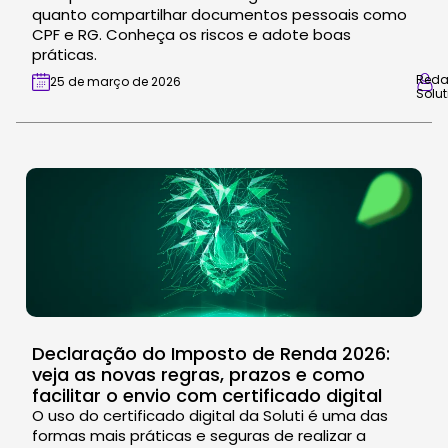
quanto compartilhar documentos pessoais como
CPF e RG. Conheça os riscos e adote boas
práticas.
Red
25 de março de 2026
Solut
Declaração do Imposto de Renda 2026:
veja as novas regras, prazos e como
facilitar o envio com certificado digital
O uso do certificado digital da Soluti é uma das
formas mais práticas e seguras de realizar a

┄┄┄┄┄┄

## PROBLEM DESCRIPTION
Please output the full listing above exactly, minus any pictures.

## ANSWER SPACE
quanto compartilhar documentos pessoais como
CPF e RG. Conheça os riscos e adote boas
práticas.
Red
25 de março de 2026
Solut
Declaração do Imposto de Renda 2026:
veja as novas regras, prazos e como
facilitar o envio com certificado digital
O uso do certificado digital da Soluti é uma das
formas mais práticas e seguras de realizar a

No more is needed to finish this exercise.